D’autres citoyens présent ce samedi, se disent « consternés», « choqués » expriment leur ras-le-bol.

Une demie-heure avant la rupture du jeûne, la foule se rassemble. Nabil Ennasri, chercheur et spécialiste du Qatar (et aussi président du CMF – Collectif des musulmans de France)  prend la parole en premier pour remercier les convives, rappeler le pourquoi de ce rassemblement : « exprimer une solidarité envers les animateurs injustement suspendus de leur fonction » et de rappeler que « ce n’est ni un rassemblement communautaire ou sectaire. Si vous voulez prier ensuite, il y a une mosquée qui est à dix minutes ». Se sont succédés  au micro : les Indivisibles, les Indigènes de la République, Banlieue Plus et le CCIF.

Nabil Ennasri se félicite de la mobilisation surtout pour « un samedi soir, en plein mois d’août » mais ne cache pas son coup de cœur pour l’association Havre de Savoir qui a fait le déplacement du Havre jusqu’à Gennevilliers ce samedi pour y assister. C’est l’heure du coucher du soleil. L’heure de rompre le jeûne a sonné, les convives commencent leur repas.

Médine, quant à lui, est beaucoup plus pessimiste, « je m’attendais à beaucoup plus de personnes.
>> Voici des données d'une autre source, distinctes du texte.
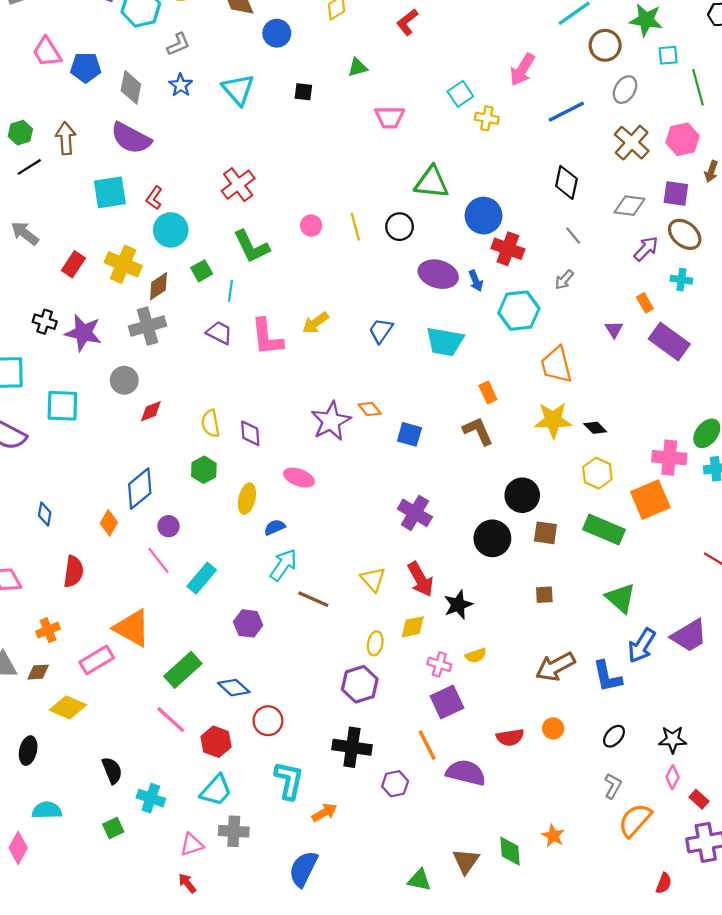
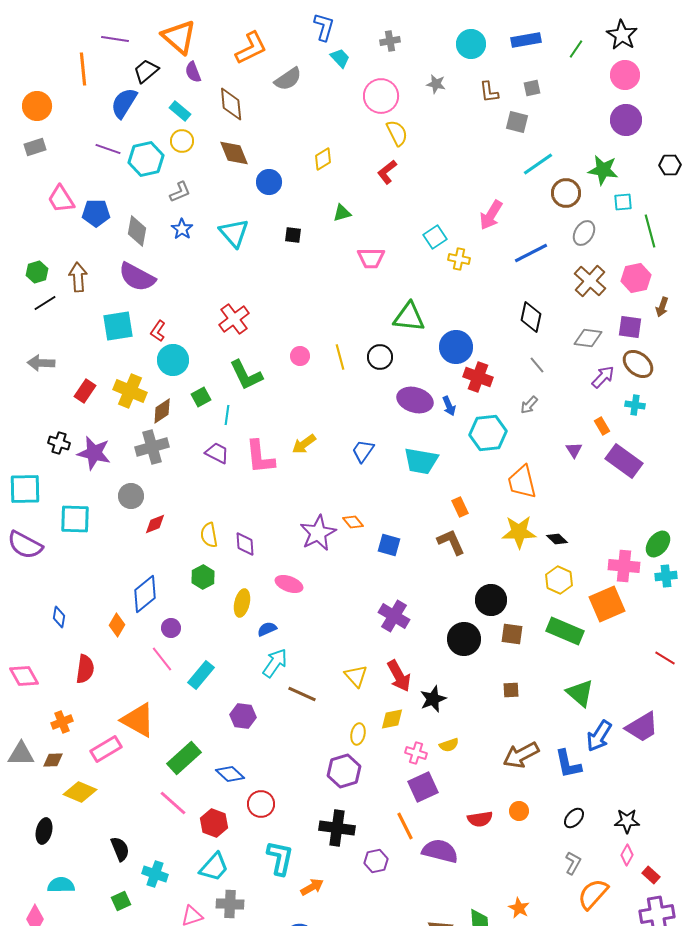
gray arrow: (25, 233) -> (41, 363), turned -36

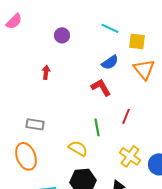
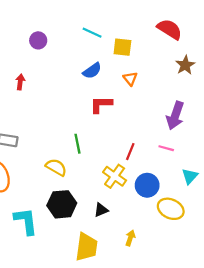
orange triangle: (144, 69) -> (130, 79), size x0.6
red L-shape: (101, 87) -> (101, 104), moved, turned -60
red line: (126, 116) -> (130, 152), moved

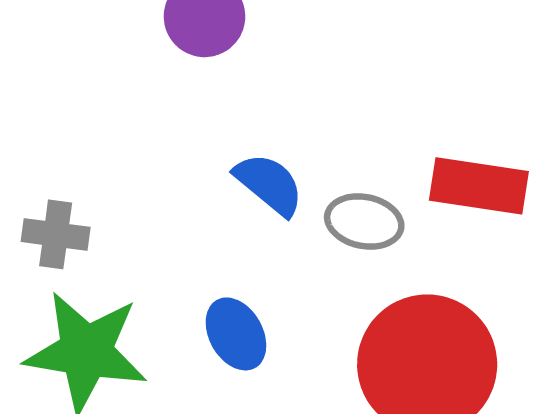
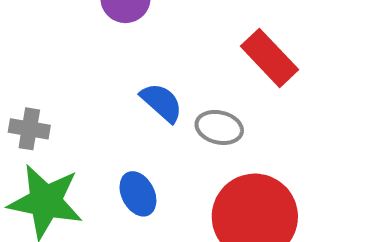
red rectangle: (479, 186) -> (270, 58), moved, turned 36

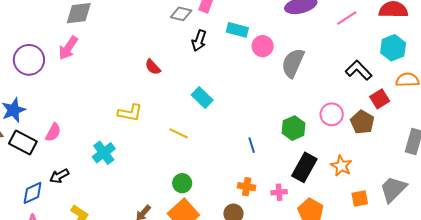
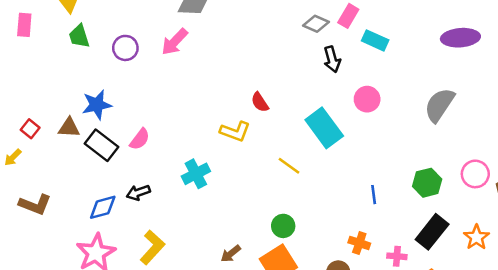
cyan rectangle: (237, 30) -> (375, 40), moved
black arrow: (199, 41) -> (332, 59), turned -45
pink circle: (263, 46) -> (367, 99), moved
purple circle: (29, 60) -> (125, 48), size x0.7
red semicircle: (153, 67) -> (260, 102), moved
cyan rectangle: (202, 98) -> (324, 128), size x1.5

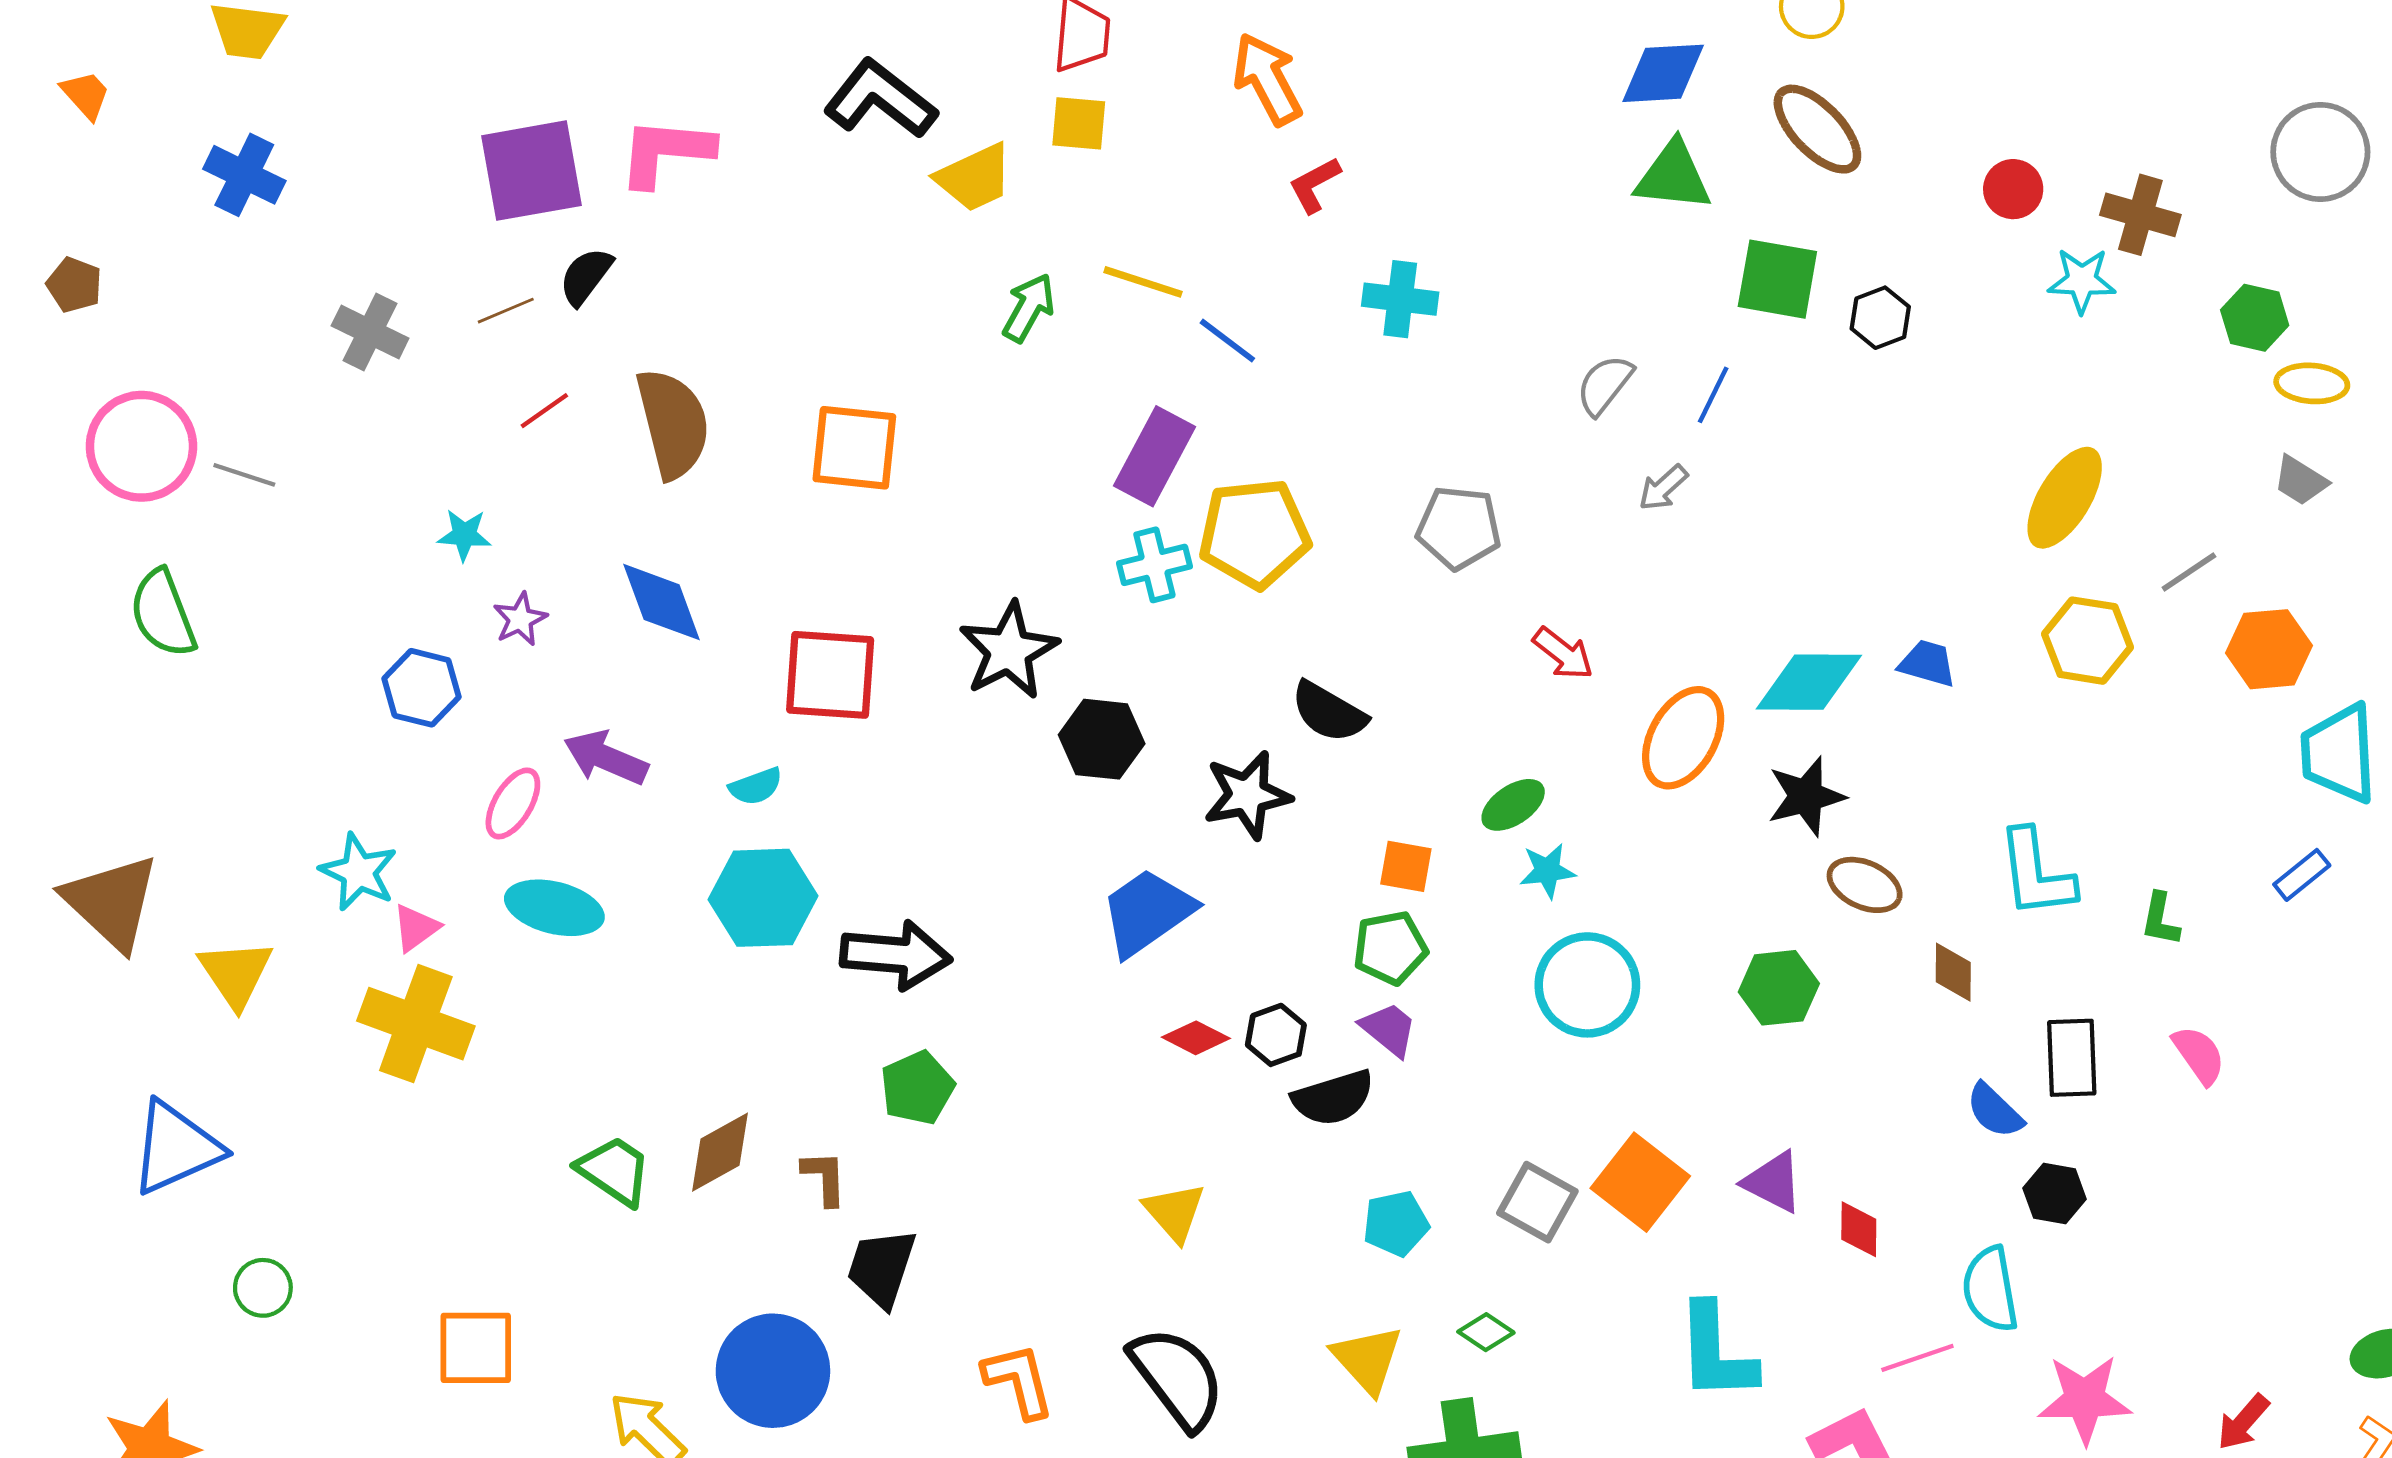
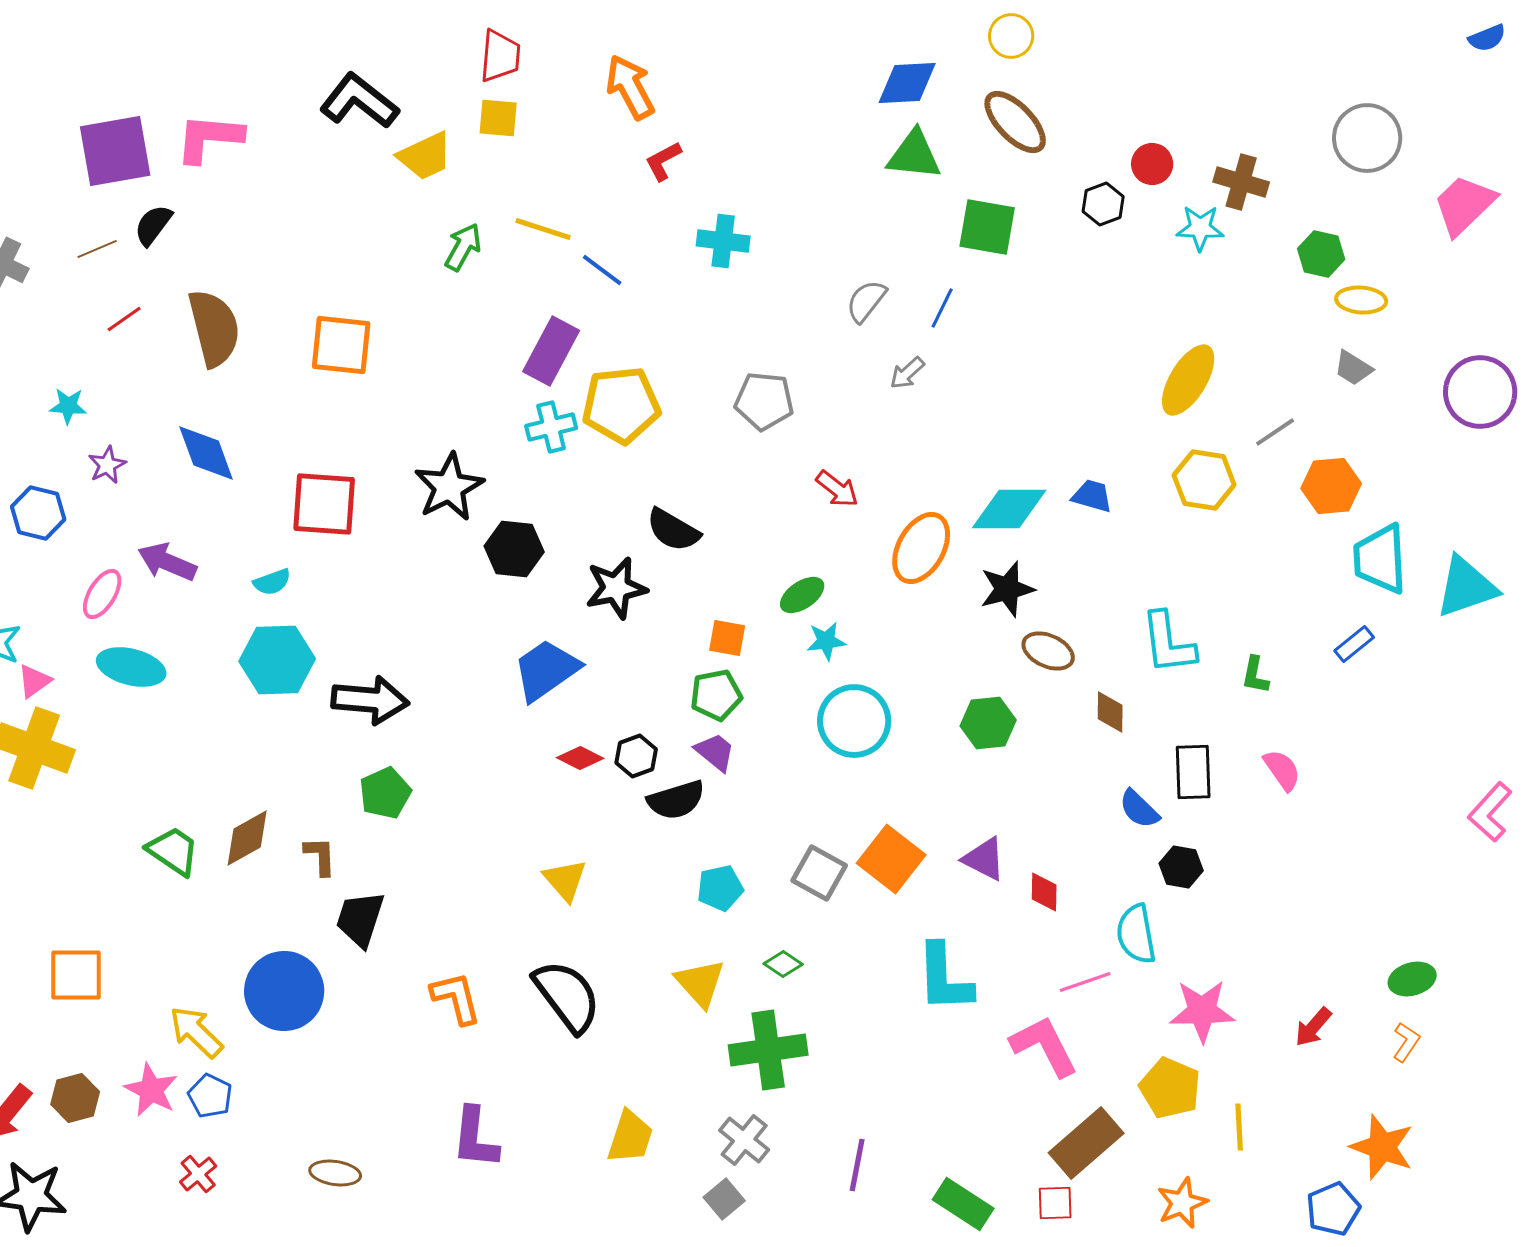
black hexagon: (1880, 318) -> (1103, 204), moved

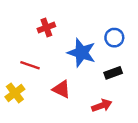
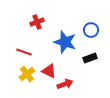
yellow cross: (15, 93) -> (27, 74), moved
red arrow: (102, 106) -> (65, 84), moved

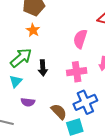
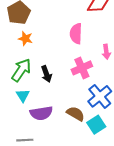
purple semicircle: (28, 102) -> (41, 113), size x1.5

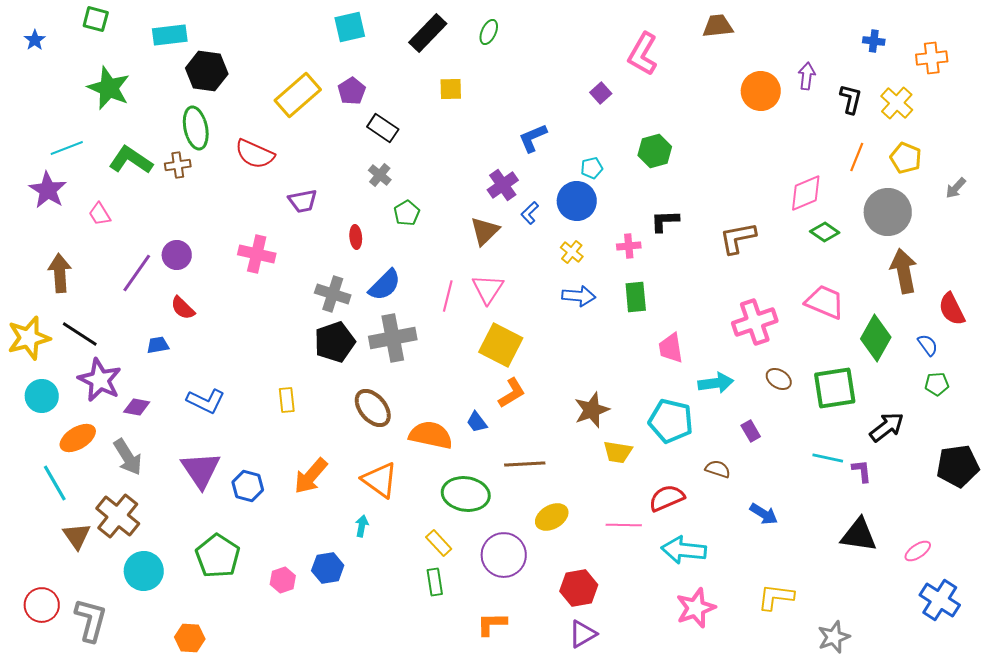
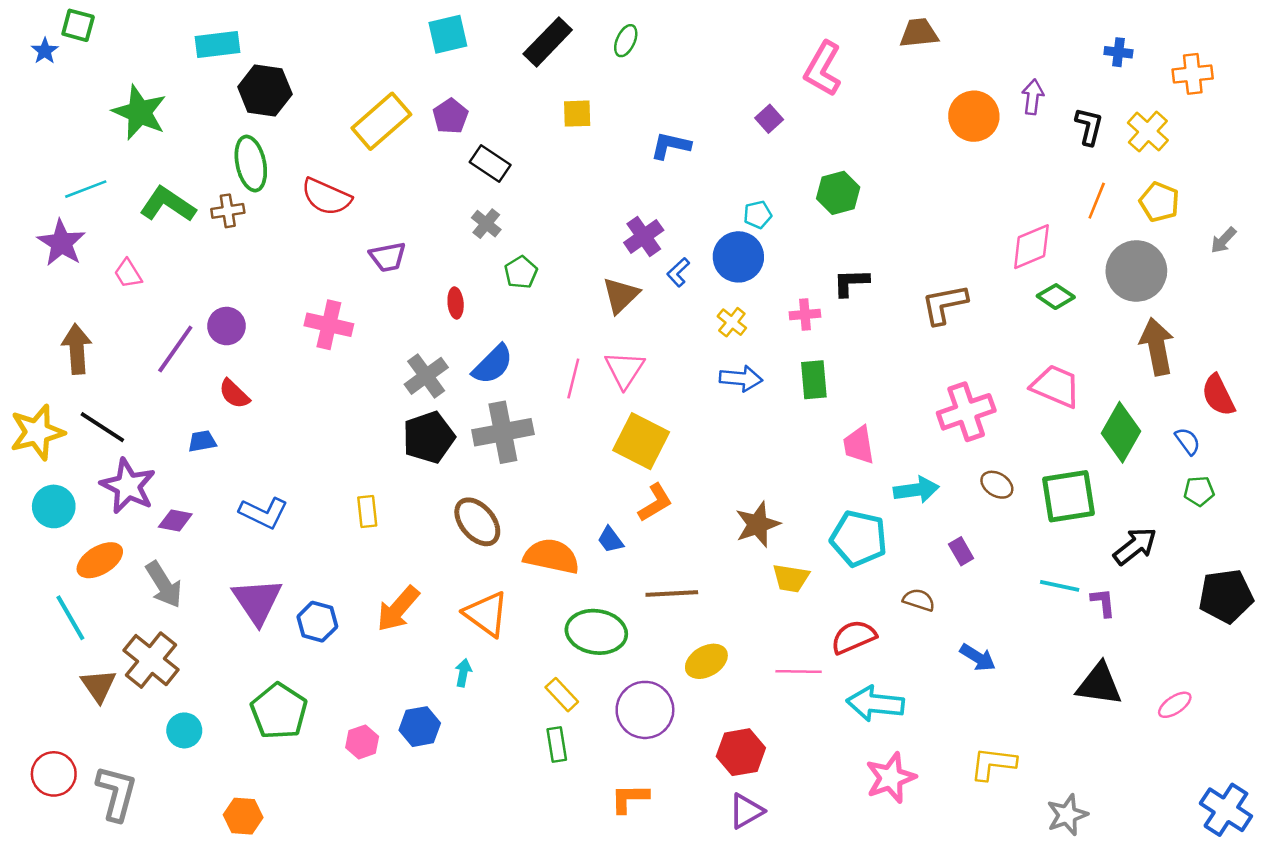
green square: (96, 19) -> (78, 25), moved
blue L-shape: (533, 138) -> (671, 146), moved, turned 36
gray cross: (333, 294) -> (426, 376), turned 36
cyan circle: (144, 571) -> (184, 730), size x0.7
blue cross: (940, 600) -> (1226, 810), moved

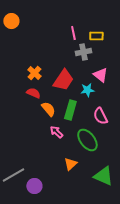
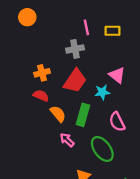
orange circle: (11, 21) -> (27, 17), moved
gray cross: (83, 52) -> (75, 49), moved
orange cross: (34, 73) -> (42, 73), turned 32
Le problème c’est le manque de mobilisation générale et de dialogue dans la communauté musulmane, c’est cet individualisme grandissant. Je suis venu du Havre, consacrer deux, trois heures de son temps c’est pas la mer à boire ». Pourtant l’affaire de Gennevilliers a suscité de vives réactions tout au long de la semaine, « oui les gens se sont mobilisés derrière leur clavier » nous répond-il.

Samir, un des animateurs licenciés a répondu présent à cet Iftar. Le sourire aux lèvres, il ne cache pas son enthousiasme, « plusieurs avocats, de Paris, des Champ- Elysées, nous ont contactés  pour porter bénévolement notre affaire. On a toujours pas eu d’excuse de la mairie » raconte le jeune animateur qui, pour le moment, attend la suite des évènements.